Report of Committee to Redesign Middle School Curriculum: Top Secret for Now

An administrative report recommending changes the middle school curriculum district-wide that was due in late December is now expected some time in January. Shwaw Vang, chair of the Performance and Achievement Committee of the MMSD school board, held a second meeting on the expected report on December 19. According to minutes of the November meeting on this topic, the December meeting would be an opportunity for Board members to provide feedback or input.
Unfortunately, the Board received no new information about the likely proposal of the committee, although the recommendations will affect most areas of the middle school curriculum, including Fine Arts, Life Skills, Mathematics, Wellness, and World Languages as well as Student Support Services. Among other things, the recommendations will result in equal minutes of instruction across subject areas.


At a November 14 meeting, the Performance and Achievement committee heard the following overview of the work of the Middle Grades Design Team to Develop a Consistent Curriculum for 6th, 7th, and 8th Grade Students.
“Pam Nash noted the design team was formed at the request of the Superintendent and charged to design a consistent sixth through eighth grade educational experience across the middle grades that address the areas of learning, engagement, and relationships. The goal is that all middle grade students will have an equal opportunity to gain the academic and interpersonal skills necessary to be prepared for the rigor of the ninth grade. She presented an overview of the work of the team to date. Recommendations will be provided to the Superintendent by the end of December and then to the Board of Education.
DISCUSSION:
• Considerations/affect on a magnet school program (Spring Harbor).
• Board opportunity to review recommendations. Board needs a real role before decisions come about budget and curriculum change.
• Focus of “learning” is that all students are prepared in the same way for the rigor of high school curriculum. Parents (not just low income) are concerned about rigor.
• Focus should be on priorities and a way to measure progress.
• Question is how to guarantee equal challenge as well as the opportunity to explore.
• Focus has been on emotional and social aspects and not enough academic challenge. Part of the issue will be bringing the staff along.
• Real goal is a consistent, rigorous academic program that does not look different from school to school, or teacher to teacher. Upgrade academic program and make it as consistent as possible.
• With continuing budget cuts, different schools made different choices about curriculum; widened from each other. Issue has been visited. At a point to do this now because it is the right thing to do for students.
• Ask for input from students as well. Need to know any budgetary impacts.
Follow-Up: Shwaw Vang asked for another presentation in early December. This would also be an opportunity for Board members to provide feedback or input.”

From draft of Minutes of Performance and Achievement Committee on November 14, 2005.

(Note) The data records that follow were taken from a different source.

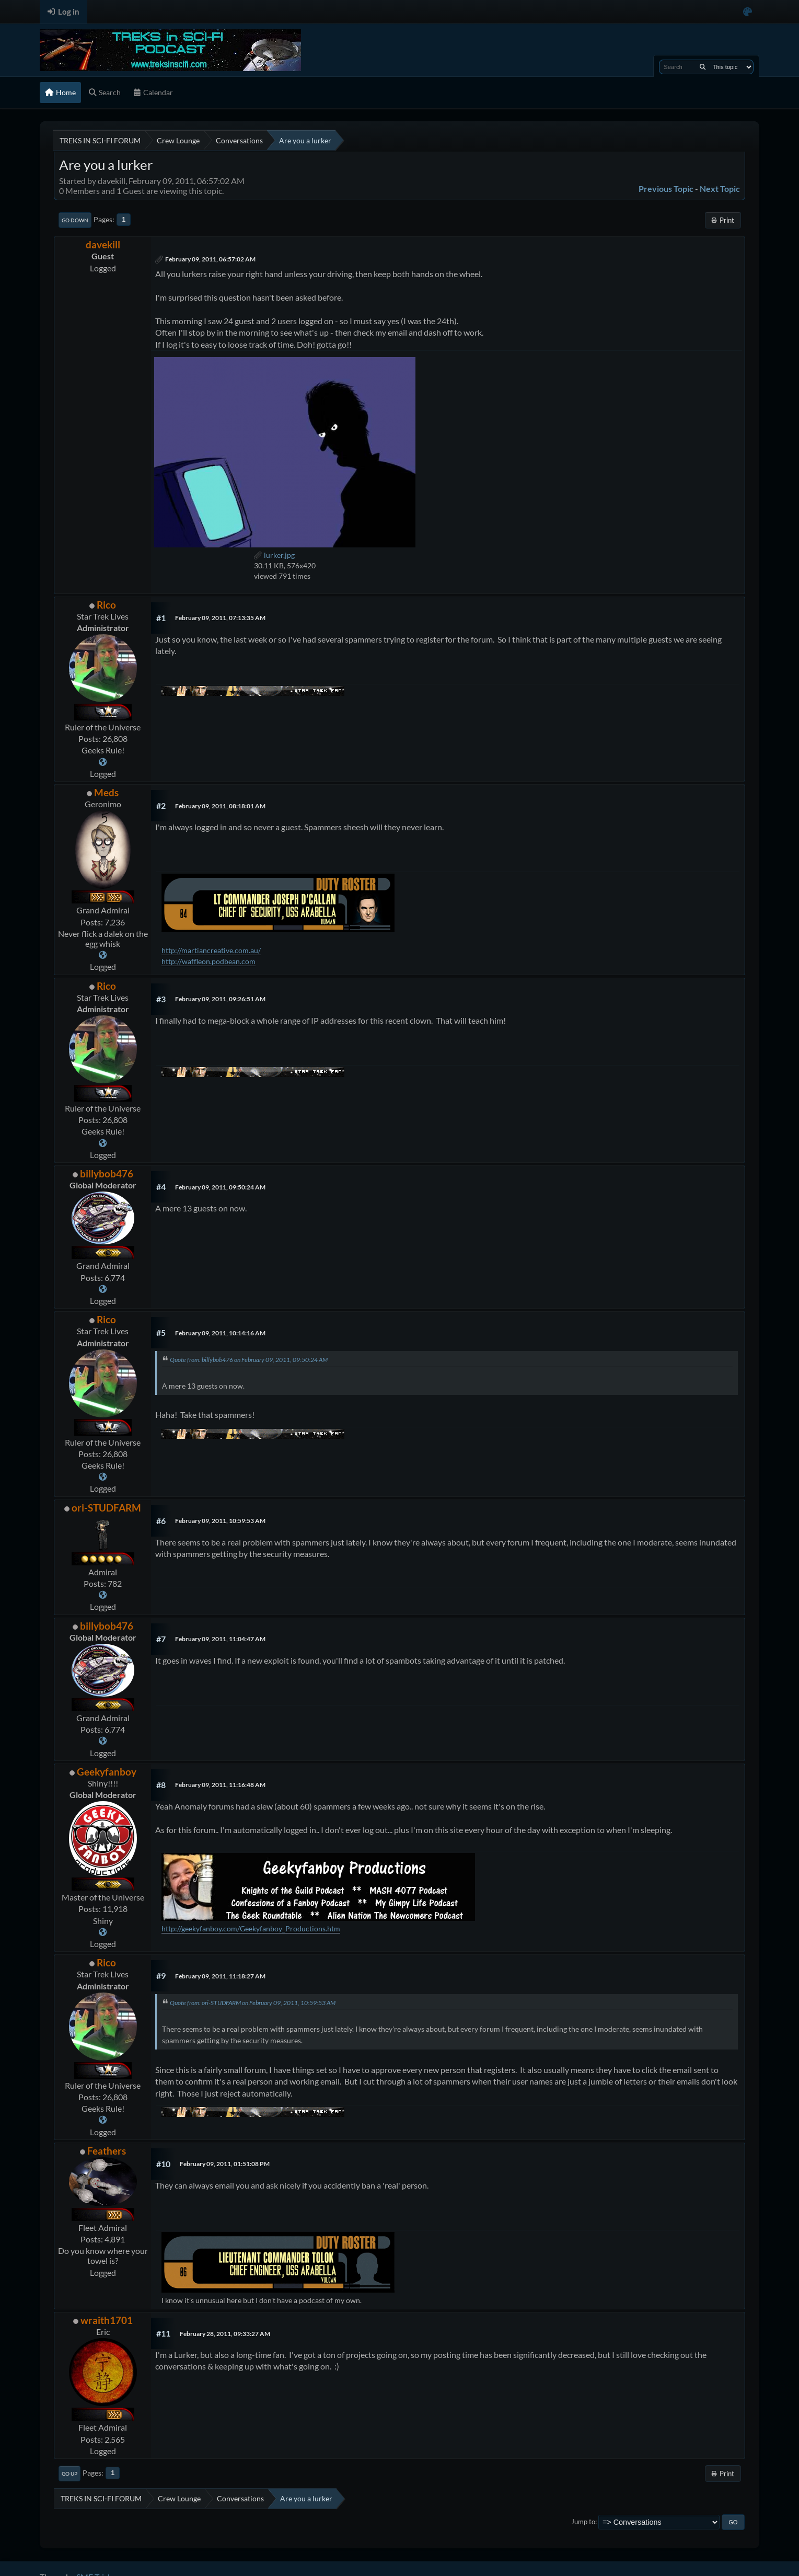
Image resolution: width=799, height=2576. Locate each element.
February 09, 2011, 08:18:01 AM (220, 806)
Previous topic (666, 188)
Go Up (69, 2473)
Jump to (583, 2521)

Like the public, the Board of Education remains in the dark as to the scope and content of the committee’s likely recommendations to Superintendent Art Rainwater, let alone his thoughts. We will all get our first chance to review potentially sweeping curriculum changes in the New Year—at the same time that the board will be resolving school boundary and construction issues, monitoring the “$100 budget process”, developing the budget for the 2006-07 school year, and receiving the recommendations of the new task force on the district’s “equity policy”. A similar secrecy and delay last year kept the board from knowing about recommendations affecting high school sports until budget decisions were imminent.
The reason that the board and public will not be able begin thinking through the curriculum redesign is that the superintendent invoked a new form of “executive privilege” at last Monday’s meeting. When I asked for information as soon as the committee makes its recommendations, the superintendent successfully argued that no one outside of administration should have access to the recommendations until he decides which recommendations he supports. According to Rainwater, public discussion of the recommendations before he makes his choices would interfere with his discussion with the experts on his staff. Apparently protecting administrative discussion is more important than opening the curriculum-choosing process to public scrutiny and input.
The longer the curriculum design recommendations remain secret, the stronger will be the argument against implementing the recommendations at all middle schools in 2006-07. Parents, teachers and the public deserve sufficient time to review the recommendations and the basis for all proposed changes.